The protest against Australia’s national holiday started a few years ago. It remained long limited to a few Aboriginal activists. That seems to be turned. In Melbourne was the tegenbetoging of today is greater than the actual parade. There were an estimated 60,000 demonstrators. Police officers and participants reacted surprised, revelers were somewhat uneasy with their vlagjes to look at the mars. In seven other big cities, there were also large demonstrations.
A scapegoat was not only the holiday, but a government policy that still Aboriginal disadvantage. “So many people I have not seen since the seventies’, says Aboriginal activist and historian Gary Foley against The Guardian. “If we continue to mobilize on this scale, the government can no longer ignore.’ The demonstrators ask for another date to their country in the flowers.
Breaking down barriers
A poll by the Australia Institute (2018) indicates that 56 percent of Australians, not much importance attaches to the exact date of the national holiday. As long as there is a public holiday. Somewhere is this logical: 26 January, ‘Australia day’ in 1935, after a variety of regional ‘landingsdagingen’ in oblivion were hit. Only in 1994 were the Australians is also an official free day.
Now says at least 49 percent of them that the national holiday cannot fall on a day which Aboriginal people hurt. White Australians are more than ever sensitive to Aboriginal protestslogans as ‘no pride in genocide’. ‘Let’s make a date that we can all embrace’, tweette actor Russell Crowe. Adam Houda, a key lawyer in Sydney, said that he ” never had a day of horror and mourning for Aboriginal people would celebrate. We call that: decency.’

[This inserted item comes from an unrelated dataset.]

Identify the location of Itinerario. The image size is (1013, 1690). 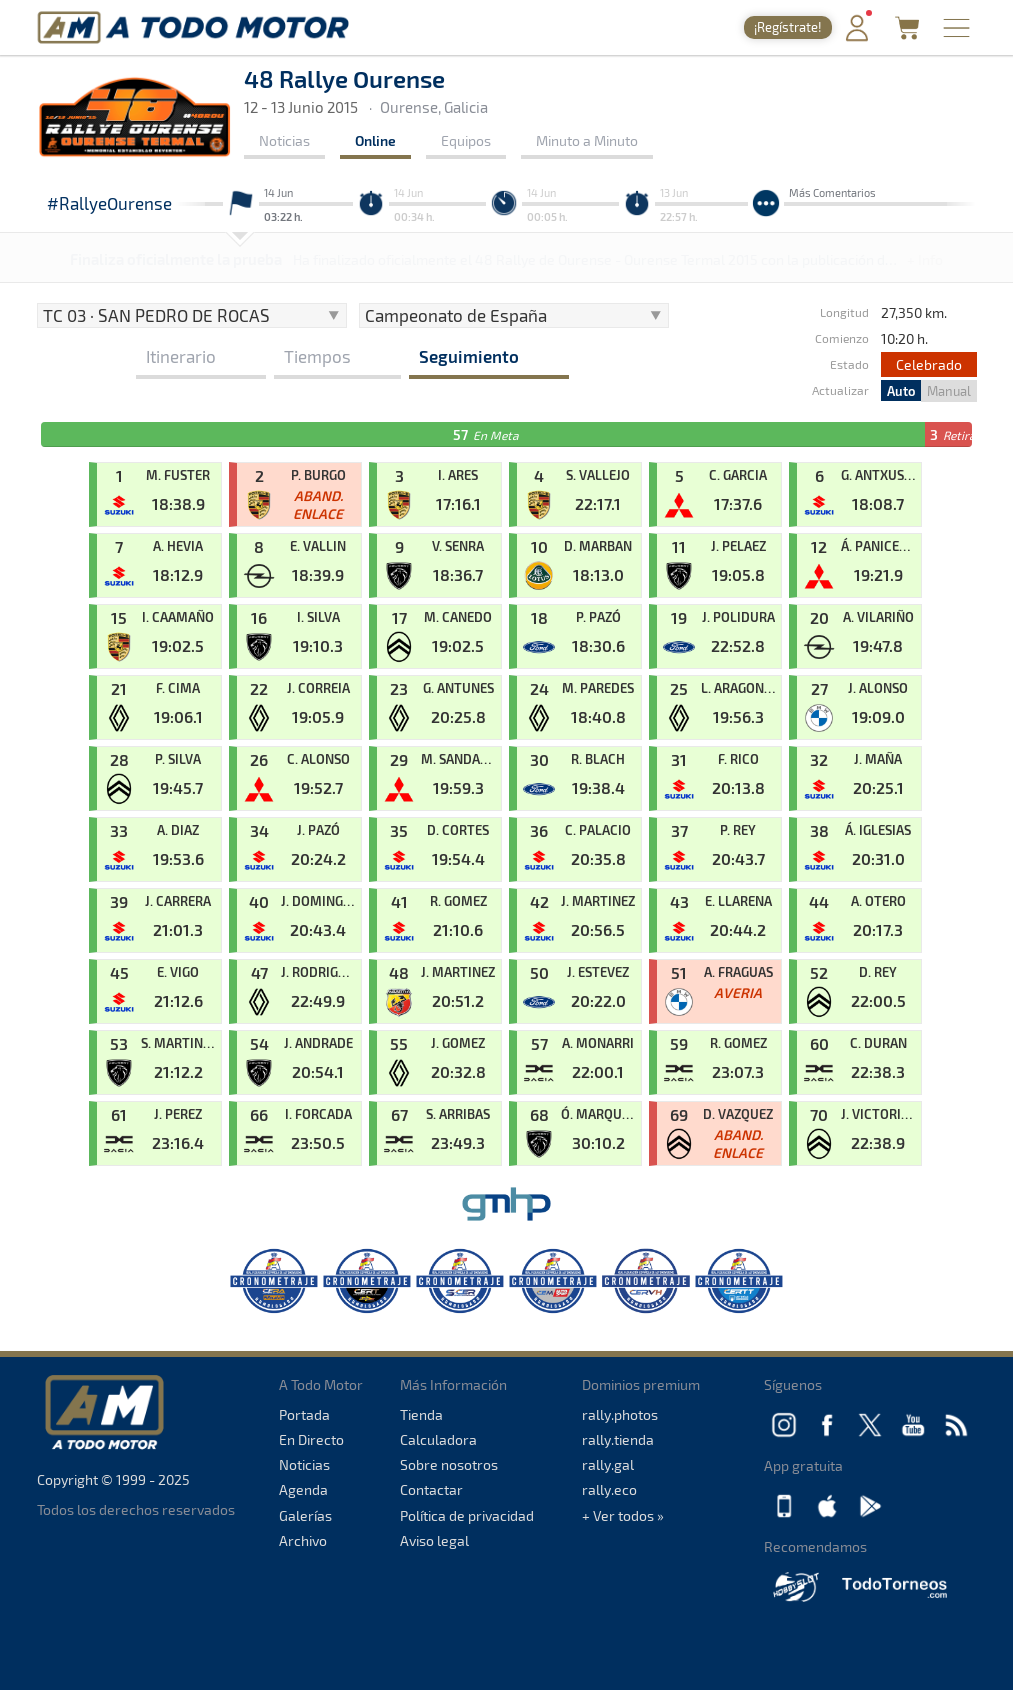 (181, 356).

Aboriginal leader Tauto Sansbury has an answer for people who find that there are still other problems with more priority. ‘That is not so, he told the news website Asiancorrespondent. “This is the first step that limit. Then we can move on to all the other things that are not just right for Aboriginal people.’
Waitangi day
The two largest parties (Conservatives and Labour) don’t want to know of a new day. But the Australian greens (the third largest party in the parliament) to launch a national campaign on changing the date. Also the social society has many proponents of a change. Thus, the most popular jeugdzender of Australia annual chart moved to a different day. And the conversation about the past is in any case open, which for some Aborigines are still the most important. “This gives us a chance to learn from each other, even though we may never have to a consensus,” says anthropologist Amanda Kearny (New South Wales) against the Huffington Post.

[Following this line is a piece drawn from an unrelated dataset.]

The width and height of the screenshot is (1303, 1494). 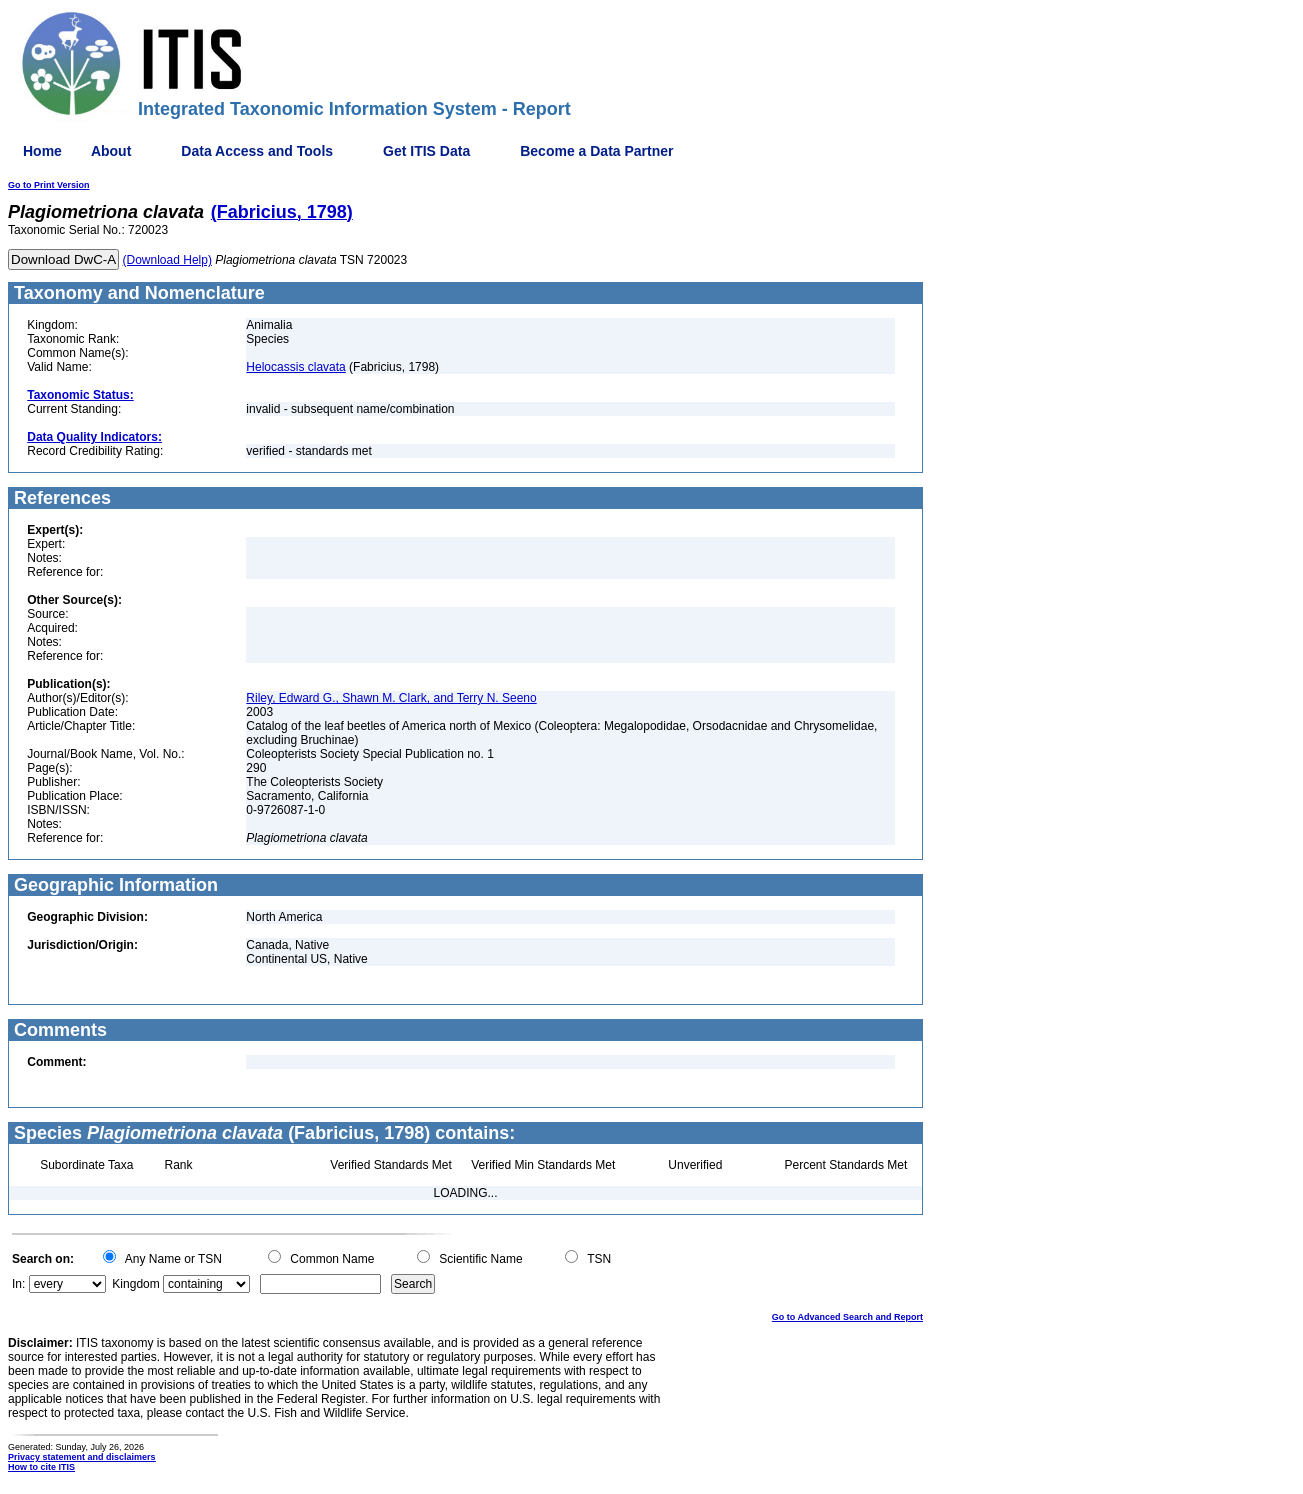 What do you see at coordinates (391, 698) in the screenshot?
I see `Riley, Edward G., Shawn M. Clark, and Terry N. Seeno` at bounding box center [391, 698].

That Australia is so far no day has for its indigenous population, also contributes to the great controversy. Neighbouring New Zealand celebrates every year on 6 February Waitangi Day, a day of remembrance for the Maori culture and the Maori leaders that a treaty closed with the British crown. In Canada there is a National Indigenous Peoples Day. Also in the United States, there are some cities that the controversial Columbus day (Columbus landed nota bene never in North America) was replaced by Native American Day. In South America named several countries the day of their so-called ‘discoverer’ to ‘Day of indigenous resistance (Venezuela), Day of respect for cultural diversity (Argentina), Dekolonisatiedag (Bolivia), Inter-day (Ecuador) and the Day of the two worlds (Chile).